Give the number of lines in the records below that hold "powerful"; nothing else is needed.

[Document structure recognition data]
--- START ---

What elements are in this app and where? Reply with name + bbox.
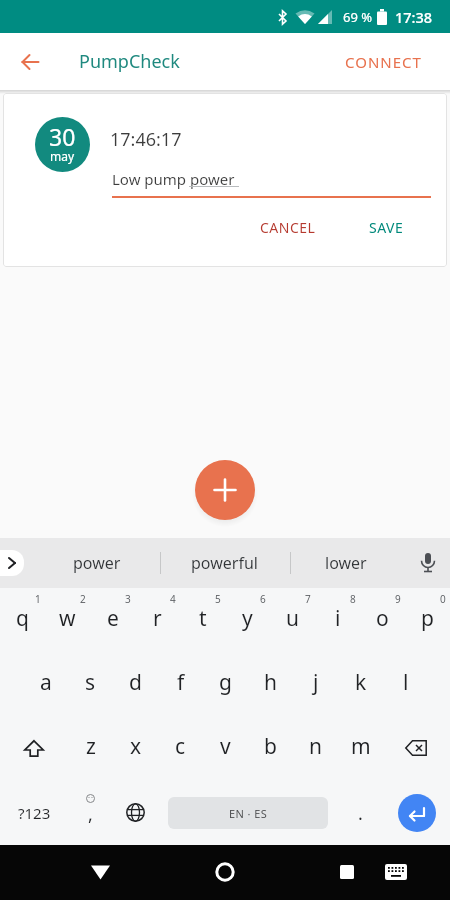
button[interactable]: [0, 716, 68, 780]
button[interactable]: EN · ES: [158, 780, 338, 845]
staticText: c: [175, 732, 186, 761]
button[interactable]: [82, 854, 118, 890]
staticText: 4: [170, 592, 176, 606]
staticText: n: [309, 732, 322, 761]
staticText: o: [376, 604, 389, 633]
button[interactable]: power: [57, 538, 137, 588]
button[interactable]: u: [270, 588, 315, 652]
button[interactable]: SAVE: [359, 208, 414, 247]
button[interactable]: [113, 780, 158, 845]
button[interactable]: c: [158, 716, 203, 780]
button[interactable]: g: [203, 652, 248, 716]
button[interactable]: l: [383, 652, 428, 716]
button[interactable]: m: [338, 716, 383, 780]
button[interactable]: ?123: [0, 780, 68, 845]
staticText: 6: [260, 592, 266, 606]
button[interactable]: [378, 854, 414, 890]
staticText: ?123: [18, 803, 51, 823]
button[interactable]: e: [90, 588, 135, 652]
staticText: CANCEL: [260, 218, 316, 237]
button[interactable]: p: [405, 588, 450, 652]
button[interactable]: powerful: [179, 538, 269, 588]
staticText: 0: [440, 592, 446, 606]
staticText: may: [50, 148, 75, 164]
staticText: powerful: [191, 552, 258, 574]
button[interactable]: [408, 543, 448, 583]
staticText: 3: [125, 592, 131, 606]
button[interactable]: t: [180, 588, 225, 652]
staticText: EN · ES: [229, 806, 268, 821]
button[interactable]: v: [203, 716, 248, 780]
staticText: s: [85, 668, 96, 697]
staticText: t: [199, 604, 207, 633]
staticText: q: [16, 604, 29, 633]
staticText: 2: [80, 592, 86, 606]
staticText: h: [264, 668, 277, 697]
button[interactable]: [195, 460, 255, 520]
button[interactable]: [329, 854, 365, 890]
button[interactable]: d: [113, 652, 158, 716]
staticText: SAVE: [369, 218, 404, 237]
button[interactable]: q: [0, 588, 45, 652]
staticText: d: [129, 668, 142, 697]
button[interactable]: i: [315, 588, 360, 652]
staticText: j: [313, 668, 319, 697]
staticText: 9: [395, 592, 401, 606]
staticText: l: [403, 668, 409, 697]
button[interactable]: [0, 550, 24, 576]
button[interactable]: a: [23, 652, 68, 716]
staticText: 69 %: [343, 8, 373, 26]
staticText: z: [86, 732, 96, 761]
staticText: lower: [325, 552, 367, 574]
button[interactable]: k: [338, 652, 383, 716]
staticText: p: [421, 604, 434, 633]
staticText: 8: [350, 592, 356, 606]
staticText: y: [242, 604, 253, 633]
staticText: m: [351, 732, 371, 761]
button[interactable]: b: [248, 716, 293, 780]
button[interactable]: [383, 716, 450, 780]
button[interactable]: f: [158, 652, 203, 716]
staticText: 30: [49, 121, 76, 152]
button[interactable]: w: [45, 588, 90, 652]
staticText: r: [153, 604, 162, 633]
button[interactable]: s: [68, 652, 113, 716]
staticText: power: [73, 552, 121, 574]
button[interactable]: j: [293, 652, 338, 716]
button[interactable]: CANCEL: [250, 208, 326, 247]
button[interactable]: r: [135, 588, 180, 652]
button[interactable]: h: [248, 652, 293, 716]
button[interactable]: lower: [306, 538, 386, 588]
button[interactable]: CONNECT: [335, 42, 432, 82]
button[interactable]: ,: [68, 780, 113, 845]
staticText: 17:46:17: [110, 127, 182, 152]
staticText: Low pump power: [112, 169, 235, 189]
button[interactable]: [383, 780, 450, 845]
staticText: 5: [215, 592, 221, 606]
staticText: v: [220, 732, 231, 761]
button[interactable]: n: [293, 716, 338, 780]
staticText: i: [335, 604, 341, 633]
staticText: 7: [305, 592, 311, 606]
staticText: PumpCheck: [79, 49, 180, 74]
staticText: u: [286, 604, 299, 633]
staticText: 1: [35, 592, 41, 606]
staticText: CONNECT: [345, 52, 422, 72]
button[interactable]: o: [360, 588, 405, 652]
staticText: k: [355, 668, 367, 697]
staticText: 17:38: [395, 7, 433, 27]
staticText: b: [264, 732, 277, 761]
button[interactable]: [207, 854, 243, 890]
staticText: x: [130, 732, 142, 761]
staticText: e: [107, 604, 119, 633]
button[interactable]: y: [225, 588, 270, 652]
staticText: g: [219, 668, 232, 697]
staticText: .: [358, 801, 363, 826]
staticText: f: [177, 668, 185, 697]
button[interactable]: z: [68, 716, 113, 780]
button[interactable]: x: [113, 716, 158, 780]
button[interactable]: .: [338, 780, 383, 845]
staticText: ,: [88, 802, 93, 827]
button[interactable]: [12, 44, 48, 80]
staticText: a: [40, 668, 52, 697]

--- END ---

SOLVED PROBLEM —
2